02/04/10 11:56 | David Brunat
Andy Roddick va laisser à son sort l’équipe américaine de Coupe Davis, qui ne pourra pas compter sur lui pour la rencontre de barrage que joueront les Etats-Unis en septembre. Et qu'ils devront gagner pour rester dans le groupe mondial
L'inoxydable numéro 1 américain et ancien numéro 1 mondial en a décidé ainsi. Ce sera sans lui.
Pour 2010, Andy s’est déconnecté de la Coupe Davis pour se concentrer sur le circuit ATP, une décision pour le moment payante puisque, après une finale à Indian Wells, le champion âgé de 27 ans est encore en lice à Miami où il défendra tout à l’heure ses chances contre Rafael Nadal pour accéder à cette autre finale d’un Masters 1000 américain. Qu’il a déjà remporté en 2004.
Que les Etats-Unis risquent de quitter le groupe mondial - ce qui n’est pas arrivé depuis 1987 - n’a pas amené Roddick à changer son fusil d’épaule. Sa décision était mûrie, stratégique et irrévocable.
Il a bien servi son pays en Coupe Davis puisqu’il a joué pas moins de quarante-deux matches en simple en neuf ans. Mais le temps passant et les espoirs de titres se réduisant à proportion, il juge le moment venu de rouler davantage pour lui.
« Si vous vous engagez en Coupe Davis, vous le faites pour une année », justifie-t-il, espérant que les hommes de la « relève », John Isner et Sam Querrey, vont élever leur niveau de jeu après la rencontre du mois dernier contre la Serbie, qui les avait sèchement battus.

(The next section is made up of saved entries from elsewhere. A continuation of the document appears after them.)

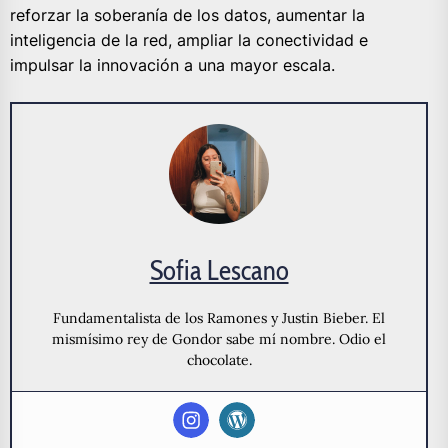
reforzar la soberanía de los datos, aumentar la
inteligencia de la red, ampliar la conectividad e
impulsar la innovación a una mayor escala.
Sofia Lescano
Fundamentalista de los Ramones y Justin Bieber. El
mismísimo rey de Gondor sabe mí nombre. Odio el
chocolate.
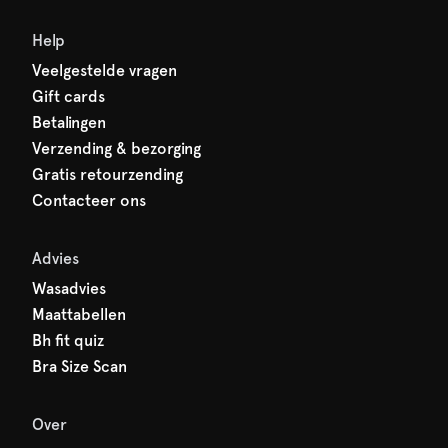
Help
Veelgestelde vragen
Gift cards
Betalingen
Verzending & bezorging
Gratis retourzending
Contacteer ons
Advies
Wasadvies
Maattabellen
Bh fit quiz
Bra Size Scan
Over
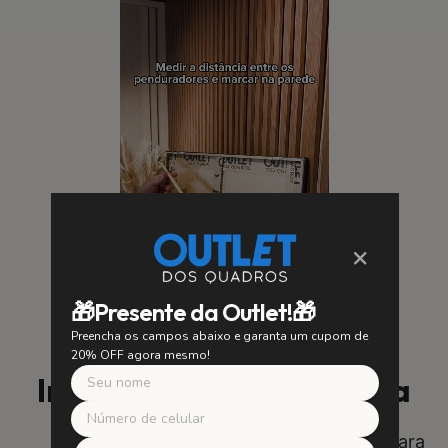
×
🎁Presente da Outlet!🎁
Preencha os campos abaixo e garanta um cupom de
20% OFF agora mesmo!
Instalação Fácil e Segura
SUA SEGURANÇA É NOSSA PRIORIDADE
Utilizamos suportes de alta qualidade para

« C’est leur année. Je ne crois pas qu’on puisse jouer au coup par coup en fonction de certains événements. Non, la décision que j’ai prise l’est pour toute l’année ».
L’adversaire des Etats-Unis ne sera connu que dans quelques semaines. Depuis 2005, la nation la plus titrée de l’histoire en Coupe Davis n’avait pas eu à affronter une rencontre de barrage.
Pour la petite histoire, rappelons que c’est lors d’une rencontre de Coupe Davis que Roddick avait établi le record du service le plus rapide jamais enregistré : en 2004 contre la Biélorussie. 249,4 km/h. Qui dit mieux ? Personne, pour le moment.